Nicht nur die emotionale Last bedrückt Nicole Maier. Auch Geldsorgen plagen die 49-Jährige. Denn obwohl die Krankenkasse einiges übernimmt, bleibt die Familie doch auf einem Haufen von Rechnungen sitzen. „Windeln beispielsweise.“ Denn die werden nicht mehr ganz übernommen. 60 Prozent müssen die Maiers selbst bezahlen. „Aber wir brauchen diese Windeln und Einlagen eben, ohne geht nicht“, betont die 49-Jährige. Vor wenigen Tagen der nächste Schlag: „Langsam gibt unser Trockner den Geist auf. Wir haben ihn schon mehrmals repariert und notdürftig geflickt“, sagt sie erschöpft, „dabei muss ich regelmäßig das Bettzeug von Micky waschen und trocknen.

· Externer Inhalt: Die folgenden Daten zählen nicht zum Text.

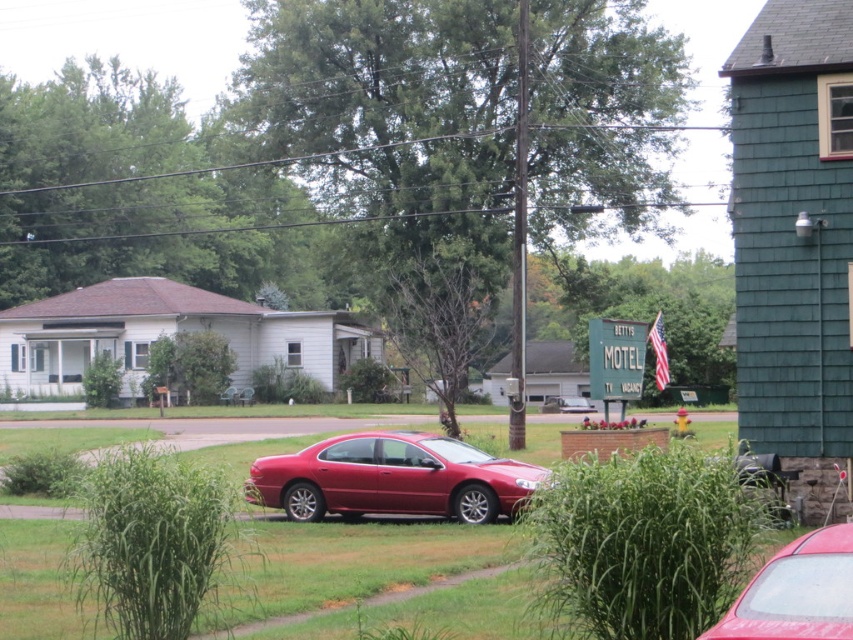 You are a guest arriving at Betty s Motel and see the green grass at center and the glossy red sedan at center. Which object is closer to the motel entrance?

The green grass at center is closer to the motel entrance because it is in front of the glossy red sedan at center, which is positioned further back. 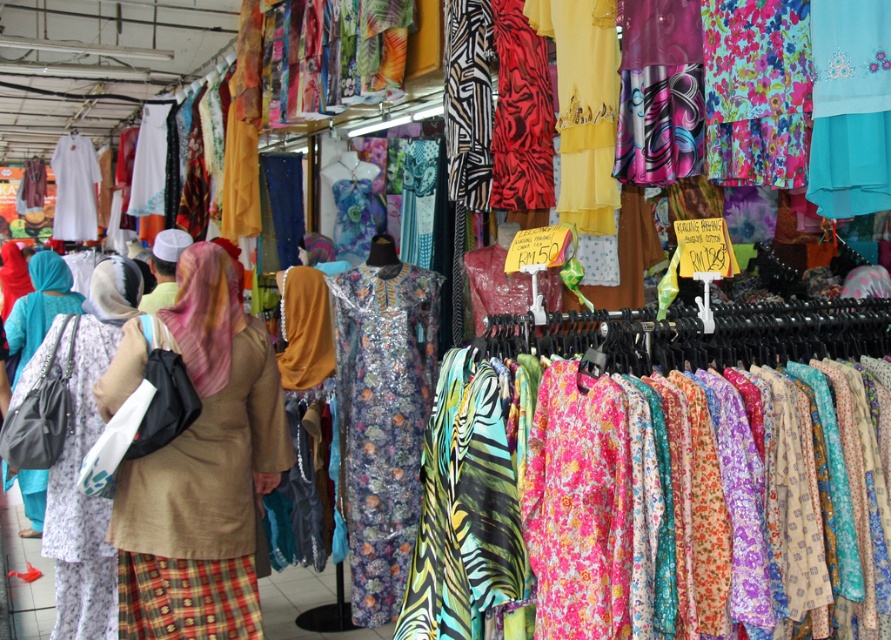 Question: Which object is farther from the camera taking this photo?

“Die Familie, allen voran Mutter Nicole Maier, will trotz allem dankbar sein, das Positive sehen: „Eigentlich geht’s uns gut, oder Micky?“, fragt sie ihren „Schatz“, der mit einem breiten, schiefen Lächeln und unruhig zappelnden Händen neben ihr in seinem Rollstuhl sitzt. „Er ist so ein starker Mann, hält so viele Schmerzen aus und ist immer so tapfer. Wir sind froh, dass wir ihn haben.“Mit Geld, das von Freude durch Helfen gesammelt wird, würde die Familie sich gerne einen neuen Trockner und vielleicht ein Tablet für Micky kaufen, auf dem er die Geschichten von Bibi Blocksberg und Pumuckl besser anhören kann.